Sounds simple, right? But there was a catch — 30 days of historical data were missing the column. With terabytes of raw data generated per day in complex nested JSON, reprocessing everything would be painfully slow and costly. In fact, a straightforward backfill attempt took nearly 30 hours 😬.

Instead of brute force, I went down the optimization rabbit hole — and cut:

JSON reading time by 78x (6.83 min → 5.26s)
Backfill time for 30 days from 30 hours → 15hours (saved 15 hours)

Here’s how I did it 👇

🎯 The Problem

Today’s data had ClientPlatform ✅
Last 30 days didn’t ❌
Goal: backfill the column efficiently without blowing up compute or runtime.

A classic data engineering pain: historical fixes at scale.

1. JSON Reading — The Game Changer

The raw data was in compressed JSON (.json.gz).

Pre-defined schema (instead of letting Spark infer)
Applied strict JSON parsing options

👉 Result: JSON read time dropped from 6.83 min → 5.26s ⚡

2. The count() Trap

During development, I added:

df.count()

just to monitor progress. Sounds harmless?

It added 4+ minutes per run 🤦

count() forces a full dataset scan.
Spark launched 232 tasks for 24 cores (over-partitioned).
Stragglers dragged the job down.

Fix: Removed count() from intermediate steps → instant 78x boost.

💡 Lesson: Use file statistics, sampling, or defer counts to the final step.

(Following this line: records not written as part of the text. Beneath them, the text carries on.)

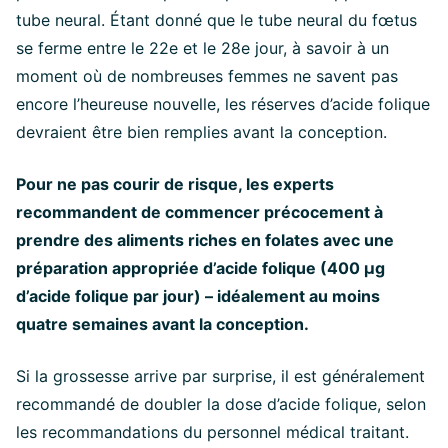
tube neural. Étant donné que le tube neural du fœtus
se ferme entre le 22e et le 28e jour, à savoir à un
moment où de nombreuses femmes ne savent pas
encore l’heureuse nouvelle, les réserves d’acide folique
devraient être bien remplies avant la conception.
Pour ne pas courir de risque, les experts
recommandent de commencer précocement à
prendre des aliments riches en folates avec une
préparation appropriée d’acide folique (400 µg
d’acide folique par jour) – idéalement au moins
quatre semaines avant la conception.
Si la grossesse arrive par surprise, il est généralement
recommandé de doubler la dose d’acide folique, selon
les recommandations du personnel médical traitant.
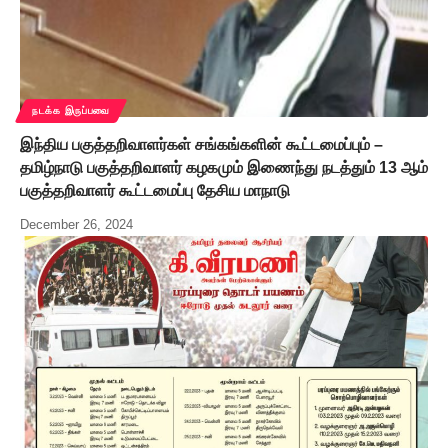
நடக்க இருப்பவை
இந்திய பகுத்தறிவாளர்கள் சங்கங்களின் கூட்டமைப்பும் –
தமிழ்நாடு பகுத்தறிவாளர் கழகமும் இணைந்து நடத்தும் 13 ஆம்
பகுத்தறிவாளர் கூட்டமைப்பு தேசிய மாநாடு
December 26, 2024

3. Delta Lake Merge Optimization

When we realized we needed to populate the new column (ClientPlatform) for the past 30 days, the naïve approach would have been:

Re-read all historical JSONs
Transform them fully
Overwrite existing Delta tables

That means reprocessing terabytes of data just to add one column. Costly in time, compute, and storage.

✅ Enter Delta Merge

Instead of reprocessing everything, Delta Lake allows you to surgically update only the missing records.

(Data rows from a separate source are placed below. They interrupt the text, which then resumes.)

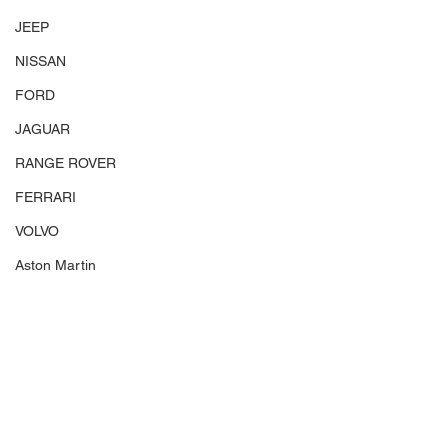
JEEP
NISSAN
FORD
JAGUAR
RANGE ROVER
FERRARI
VOLVO
Aston Martin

Here’s the simplified syntax we used:

from delta.tables import DeltaTable
delta_table.alias("target").merge(
    df_platform_raw.alias("source"),
    "target.ConversationId = source.ConversationId "
    "AND target.RequestId = source.RequestId "
    f"AND target.slicedate = {slice_date} "
    f"AND target.PRegion = '{REGION}'"
).whenMatchedUpdate(
    condition="target.ClientPlatform IS NULL",
    set={"ClientPlatform": "source.ClientPlatform"}
).execute()

🚀 Why this is powerful

No full table rewrite → only the affected rows are touched.
Conditional updates → we only updated records where ClientPlatform was NULL.
ACID guarantees → even partial failures don’t corrupt data.
Massive time savings → our 30-day backfill dropped from 30 hours → 15 hours.

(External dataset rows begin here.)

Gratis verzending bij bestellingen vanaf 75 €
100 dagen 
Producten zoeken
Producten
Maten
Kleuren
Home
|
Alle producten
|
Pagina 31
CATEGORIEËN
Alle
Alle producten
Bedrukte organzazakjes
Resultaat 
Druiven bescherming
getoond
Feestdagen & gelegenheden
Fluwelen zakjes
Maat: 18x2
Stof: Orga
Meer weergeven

Press enter or click to view image in full size

🚀 Spark & Delta Lake Optimization: Before vs After

🎯 Takeaway

Performance is rarely about one big trick. It’s about stacking small optimizations — configuration, schema design, partitioning, caching — that add up to dramatic results.

What looked like a “simple backfill” turned into a masterclass in Spark performance tuning. Hopefully, this walkthrough saves you some hours when you hit a similar challenge.

💬 I’d love to hear — what’s the biggest performance trap you have run into while working with Spark or Delta Lake?

Royel · ‎09-24-2025

Well explained, I’ve also seen big improvements using similar optimizations for partitioned tables, and it saved a lot of time.